[Page images and extracted text]
- Opening Delimiter -

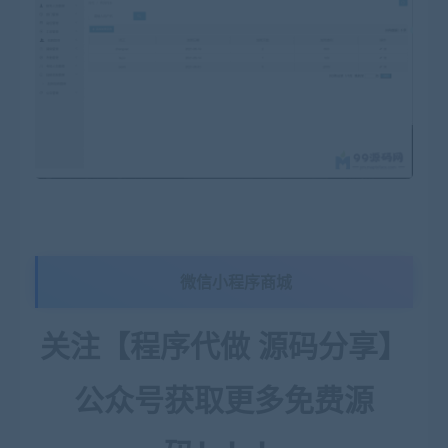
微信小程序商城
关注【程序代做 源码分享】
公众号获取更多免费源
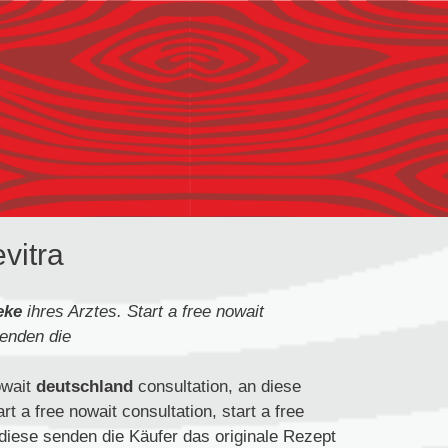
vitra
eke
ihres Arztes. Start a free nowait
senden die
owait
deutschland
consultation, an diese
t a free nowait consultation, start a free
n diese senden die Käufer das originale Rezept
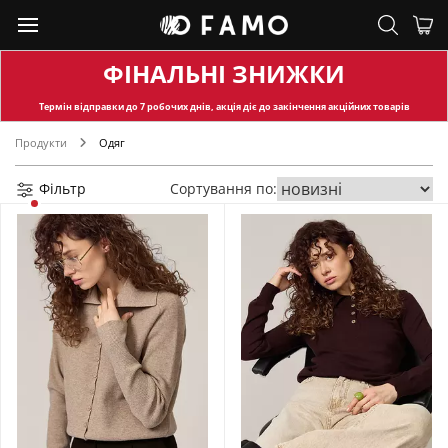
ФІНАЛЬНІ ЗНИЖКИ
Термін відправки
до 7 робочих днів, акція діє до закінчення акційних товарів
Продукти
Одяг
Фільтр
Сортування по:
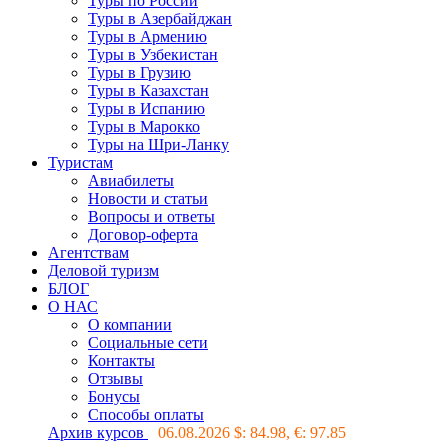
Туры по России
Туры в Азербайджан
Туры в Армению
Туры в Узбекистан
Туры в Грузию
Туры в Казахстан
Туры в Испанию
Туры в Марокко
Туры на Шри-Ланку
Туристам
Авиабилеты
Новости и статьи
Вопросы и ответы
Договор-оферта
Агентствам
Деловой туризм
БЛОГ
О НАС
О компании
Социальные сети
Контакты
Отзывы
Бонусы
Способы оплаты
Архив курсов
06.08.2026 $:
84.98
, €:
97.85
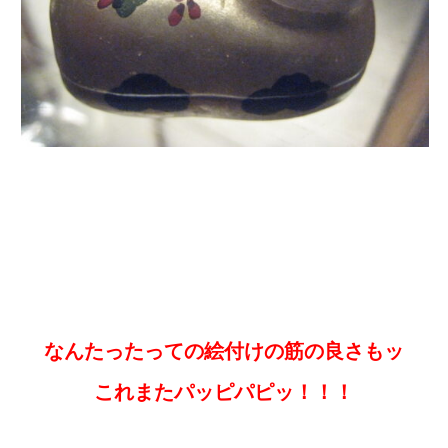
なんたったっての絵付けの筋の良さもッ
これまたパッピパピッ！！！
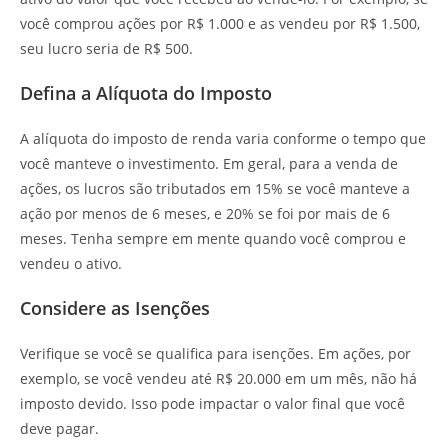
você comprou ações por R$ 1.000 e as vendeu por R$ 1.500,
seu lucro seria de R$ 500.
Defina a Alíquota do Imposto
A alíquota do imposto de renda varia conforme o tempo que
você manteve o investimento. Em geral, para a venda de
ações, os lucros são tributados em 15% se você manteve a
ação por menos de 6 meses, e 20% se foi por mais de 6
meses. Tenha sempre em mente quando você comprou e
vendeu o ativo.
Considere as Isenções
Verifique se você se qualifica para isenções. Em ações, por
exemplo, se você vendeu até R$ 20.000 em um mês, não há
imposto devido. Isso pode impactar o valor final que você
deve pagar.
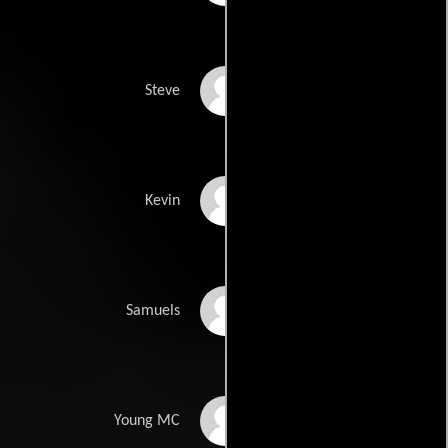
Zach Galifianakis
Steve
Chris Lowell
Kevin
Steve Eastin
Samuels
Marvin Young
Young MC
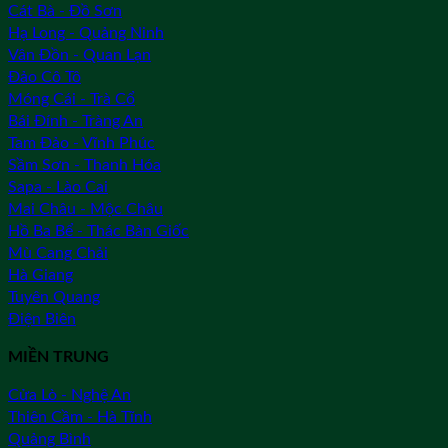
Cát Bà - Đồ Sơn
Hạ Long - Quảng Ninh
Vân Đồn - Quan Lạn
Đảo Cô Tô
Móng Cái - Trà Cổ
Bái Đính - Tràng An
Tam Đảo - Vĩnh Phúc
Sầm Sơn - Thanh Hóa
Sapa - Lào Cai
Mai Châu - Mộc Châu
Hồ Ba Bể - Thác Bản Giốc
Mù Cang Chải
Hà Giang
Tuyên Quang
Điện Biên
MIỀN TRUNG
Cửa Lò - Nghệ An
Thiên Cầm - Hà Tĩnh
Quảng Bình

- Closing Delimiter -

• [Task requirements]: Output exactly, and only, the lines running from the line containing "ihres Arztes. Start a free nowait" to the last line of the entries above, omitting the pictures.

• [Answer space]:
ihres Arztes. Start a free nowait
senden die
owait
deutschland
consultation, an diese
t a free nowait consultation, start a free
n diese senden die Käufer das originale Rezept
ФІНАЛЬНІ ЗНИЖКИ
Термін відправки
до 7 робочих днів, акція діє до закінчення акційних товарів
Продукти
Одяг
Фільтр
Сортування по:
Туры по России
Туры в Азербайджан
Туры в Армению
Туры в Узбекистан
Туры в Грузию
Туры в Казахстан
Туры в Испанию
Туры в Марокко
Туры на Шри-Ланку
Туристам
Авиабилеты
Новости и статьи
Вопросы и ответы
Договор-оферта
Агентствам
Деловой туризм
БЛОГ
О НАС
О компании
Социальные сети
Контакты
Отзывы
Бонусы
Способы оплаты
Архив курсов
06.08.2026 $:
84.98
, €:
97.85
なんたったっての絵付けの筋の良さもッ
これまたパッピパピッ！！！
você comprou ações por R$ 1.000 e as vendeu por R$ 1.500,
seu lucro seria de R$ 500.
Defina a Alíquota do Imposto
A alíquota do imposto de renda varia conforme o tempo que
você manteve o investimento. Em geral, para a venda de
ações, os lucros são tributados em 15% se você manteve a
ação por menos de 6 meses, e 20% se foi por mais de 6
meses. Tenha sempre em mente quando você comprou e
vendeu o ativo.
Considere as Isenções
Verifique se você se qualifica para isenções. Em ações, por
exemplo, se você vendeu até R$ 20.000 em um mês, não há
imposto devido. Isso pode impactar o valor final que você
deve pagar.
Zach Galifianakis
Steve
Chris Lowell
Kevin
Steve Eastin
Samuels
Marvin Young
Young MC
Cát Bà - Đồ Sơn
Hạ Long - Quảng Ninh
Vân Đồn - Quan Lạn
Đảo Cô Tô
Móng Cái - Trà Cổ
Bái Đính - Tràng An
Tam Đảo - Vĩnh Phúc
Sầm Sơn - Thanh Hóa
Sapa - Lào Cai
Mai Châu - Mộc Châu
Hồ Ba Bể - Thác Bản Giốc
Mù Cang Chải
Hà Giang
Tuyên Quang
Điện Biên
MIỀN TRUNG
Cửa Lò - Nghệ An
Thiên Cầm - Hà Tĩnh
Quảng Bình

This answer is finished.